:: INSTRUCTIONS FOR THE TASK ::
Filter the records down to the lines that hold the word "مسیر", and copy each of those lines.
** Opening RECORDS FOR THE TASK block **
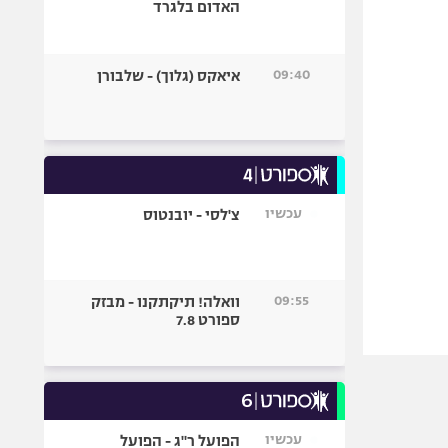
האדום בלגרד
09:40
איאקס (גלוך) - שלבורן
עכשיו
צ'לסי - יובנטוס
09:55
וואלה! תיקתקנו - מבזק
ספורט 7.8
עכשיו
הפועל ר"ג - הפועל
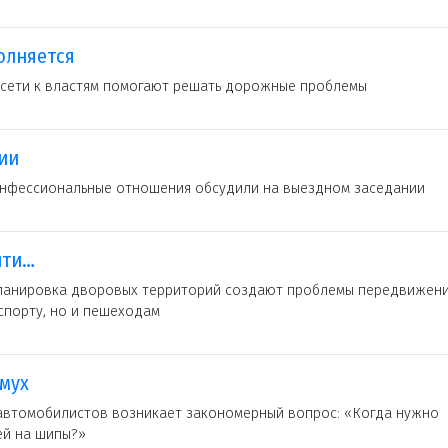
олняется
цсети к властям помогают решать дорожные проблемы
ии
нфессиональные отношения обсудили на выездном заседании
йти…
ланировка дворовых территорий создают проблемы передвижени
спорту, но и пешеходам
мух
у автомобилистов возникает закономерный вопрос: «Когда нужно
ей на шипы?»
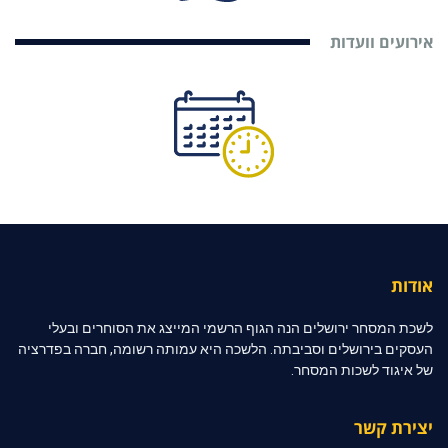
אירועים וועדות
אודות
לשכת המסחר ירושלים הנה הגוף הרשמי המייצג את הסוחרים ובעלי
העסקים בירושלים וסביבתה. הלשכה היא עמותה רשומה, חברה בפדרציה
של איגוד לשכות המסחר.
יצירת קשר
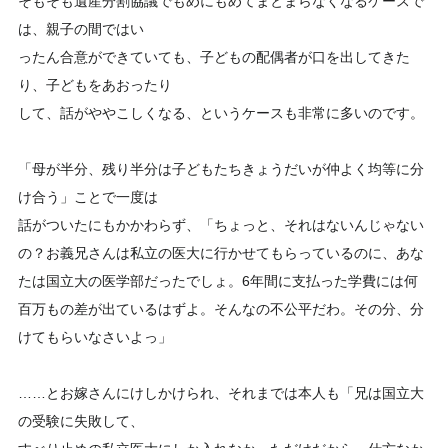
そもそも遺産分割協議でもめにもめてまとまらなくなるケースで
は、親子の間ではい
ったん合意ができていても、子どもの配偶者が口を出してきた
り、子どもをあおったり
して、話がややこしくなる、というケースも非常に多いのです。
「母が半分、残り半分は子どもたちきょうだいが仲よく均等に分
け合う」ことで一度は
話がついたにもかかわらず、「ちょっと、それはないんじゃない
の？お義兄さんは私立の医大に行かせてもらっているのに、あな
たは国立大の医学部だったでしょ。6年間に支払った学費には何
百万もの差が出ているはずよ。そんなの不公平だわ。その分、分
けてもらいなさいよっ」
……とお嫁さんにけしかけられ、それまでは本人も「兄は国立大
の受験に失敗して、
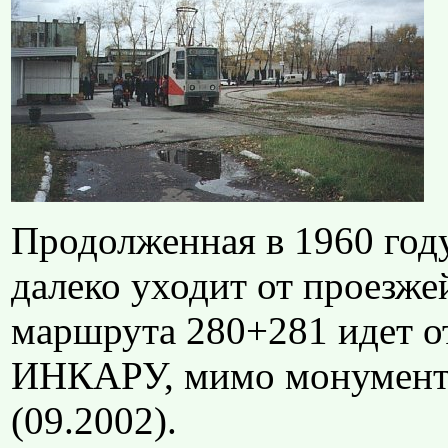
Продолженная в 1960 году
далеко уходит от проезже
маршрута 280+281 идет от
ИНКАРУ, мимо монумента
(09.2002).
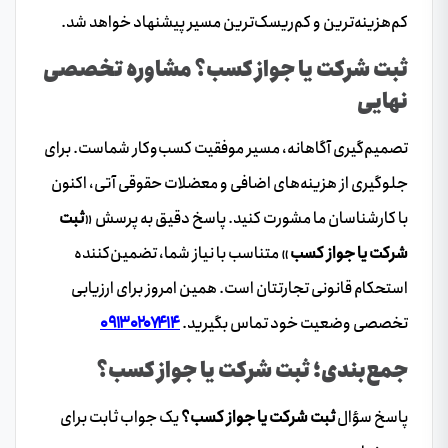
کم‌هزینه‌ترین و کم‌ریسک‌ترین مسیر پیشنهاد خواهد شد.
ثبت شرکت یا جواز کسب؟ مشاوره تخصصی
نهایی
تصمیم‌گیری آگاهانه، مسیر موفقیت کسب‌وکار شماست. برای
جلوگیری از هزینه‌های اضافی و معضلات حقوقی آتی، اکنون
با کارشناسان ما مشورت کنید. پاسخ دقیق به پرسش «
ثبت
شرکت یا جواز کسب
» متناسب با نیاز شما، تضمین‌کننده
استحکام قانونی تجارتتان است. همین امروز برای ارزیابی
تخصصی وضعیت خود تماس بگیرید.
۰۹۱۳۰۲۰۷۴۱۴
جمع‌بندی؛ ثبت شرکت یا جواز کسب؟
پاسخ سؤال
ثبت شرکت یا جواز کسب؟
یک جواب ثابت برای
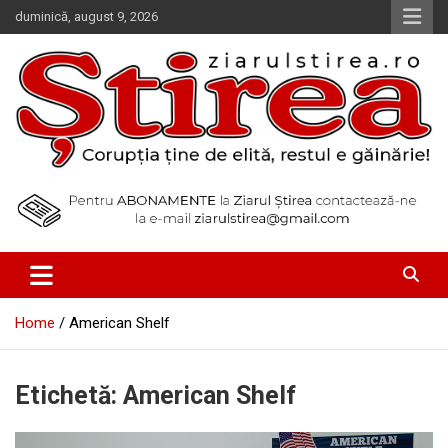
Skip
duminică, august 9, 2026
to
content
Corupția ține de elită, restul e găinărie!
Ziarul Știrea
Home
American Shelf
Etichetă:
American Shelf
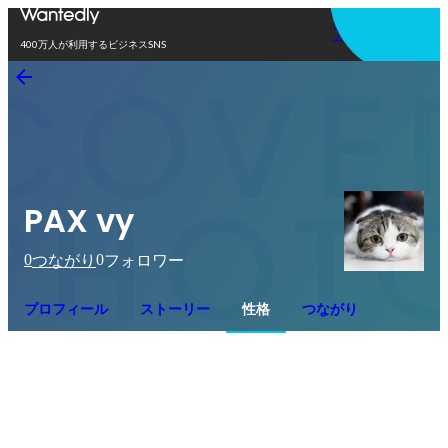
アプリを使う
400万人が利用するビジネスSNS
PAX vy
0
0
つながり
フォロワー
プロフィール
ストーリー
性格
つながり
** Closing RECORDS FOR THE TASK block **
:: RESULT OF THIS EXERCISE ::
کم‌هزینه‌ترین و کم‌ریسک‌ترین مسیر پیشنهاد خواهد شد.
تصمیم‌گیری آگاهانه، مسیر موفقیت کسب‌وکار شماست. برای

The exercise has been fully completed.